Je mehr man übt, umso besser wird man.

Die beiden Bedeutungen sind durch die Satzstruktur leicht zu unterscheiden. Steht „umso“ in einem Satz mit „je“, drückt es ein Verhältnis aus. Steht es allein vor einem Komparativ, verstärkt es diesen.
Je früher du kommst, umso mehr Zeit haben wir.
In dieser Konstruktion leitet „je“ einen Nebensatz ein, das Verb steht also am Ende. Der „umso“-Teil ist ein Hauptsatz, bei dem das Verb direkt nach dem Komparativ steht.
Je länger er wartete, umso ungeduldiger wurde er.

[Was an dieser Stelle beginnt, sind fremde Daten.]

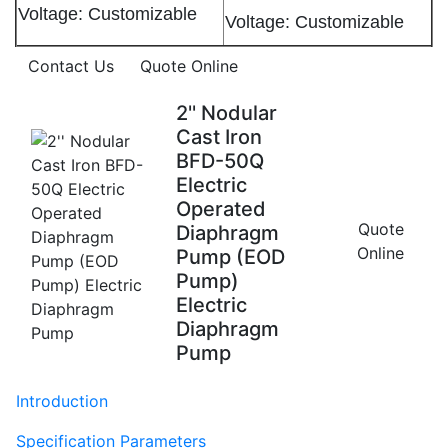
Voltage: Customizable
Voltage: Customizable
Contact Us
Quote Online
2'' Nodular
Cast Iron
BFD-50Q
Electric
Operated
Quote
Diaphragm
Online
Pump (EOD
Pump)
Electric
Diaphragm
Pump
Introduction
Specification Parameters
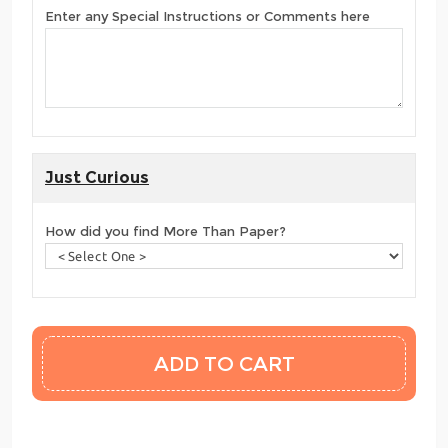
Enter any Special Instructions or Comments here
Just Curious
How did you find More Than Paper?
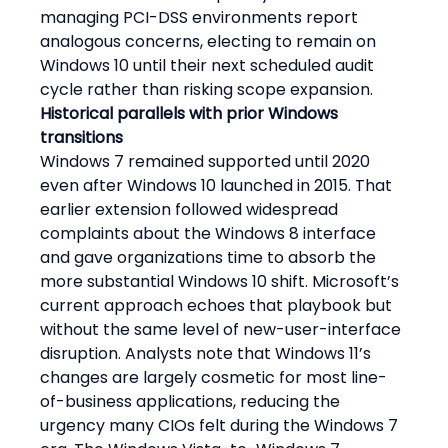
managing PCI-DSS environments report 
analogous concerns, electing to remain on 
Windows 10 until their next scheduled audit 
cycle rather than risking scope expansion.
Historical parallels with prior Windows 
transitions
Windows 7 remained supported until 2020 
even after Windows 10 launched in 2015. That 
earlier extension followed widespread 
complaints about the Windows 8 interface 
and gave organizations time to absorb the 
more substantial Windows 10 shift. Microsoft’s 
current approach echoes that playbook but 
without the same level of new-user-interface 
disruption. Analysts note that Windows 11’s 
changes are largely cosmetic for most line-
of-business applications, reducing the 
urgency many CIOs felt during the Windows 7 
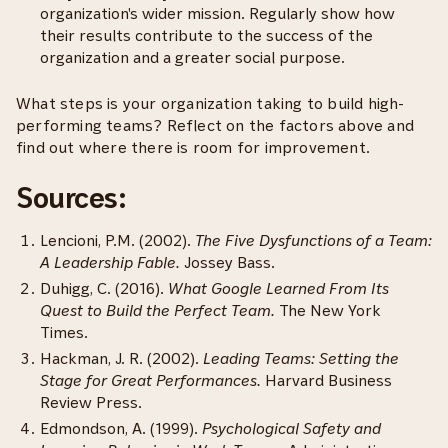
organization's wider mission. Regularly show how
their results contribute to the success of the
organization and a greater social purpose.
What steps is your organization taking to build high-
performing teams? Reflect on the factors above and
find out where there is room for improvement.
Sources:
Lencioni, P.M. (2002).
The Five Dysfunctions of a Team:
A Leadership Fable.
Jossey Bass.
Duhigg, C. (2016).
What Google Learned From Its
Quest to Build the Perfect Team.
The New York
Times.
Hackman, J. R. (2002).
Leading Teams: Setting the
Stage for Great Performances.
Harvard Business
Review Press.
Edmondson, A. (1999).
Psychological Safety and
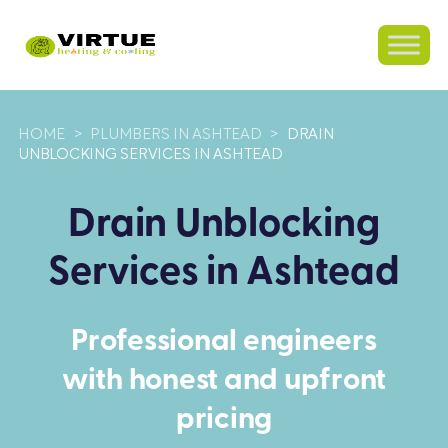
HOME
>
PLUMBERS IN ASHTEAD
>
DRAIN
UNBLOCKING SERVICES IN ASHTEAD
Drain Unblocking
Services in Ashtead
Professional engineers
with honest and upfront
pricing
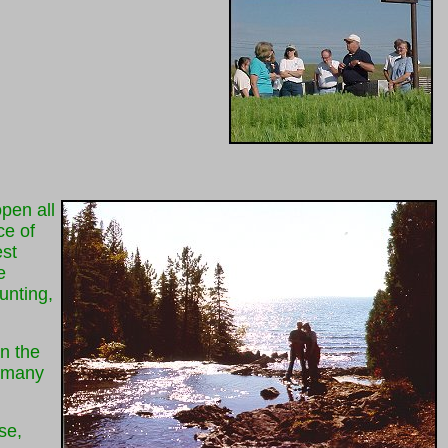
pen all
ce of
est
e
unting,
n the
f many
se,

Als Verstärkung steht „umso“ immer direkt vor einem Adjektiv oder Adverb im Komparativ (z.B. „besser“, „wichtiger“, „mehr“).
Die Aufgabe war schwierig, aber umso interessanter.
„je“ und „umso“ können zusammen eine proportionale Beziehung ausdrücken. In der Form „je ..., umso ...“ steht „je“ im ersten Teil und „umso“ im zweiten Teil. „Je länger wir warten, umso schwieriger wird es“ zeigt: Wenn das eine mehr wird, wird auch das andere mehr oder anders. Lernende verwechseln die Wörter, weil sie in derselben Satzstruktur vorkommen. „umso“ kann außerdem auch ohne „je“ einen Komparativ verstärken, zum Beispiel nach einem Grund. Dann bedeutet es ungefähr „noch mehr“ oder „erst recht“.

Nach dem Lob arbeitet Maria umso motivierter weiter.
Je besser Tom vorbereitet ist, umso ruhiger bleibt er in der Prüfung.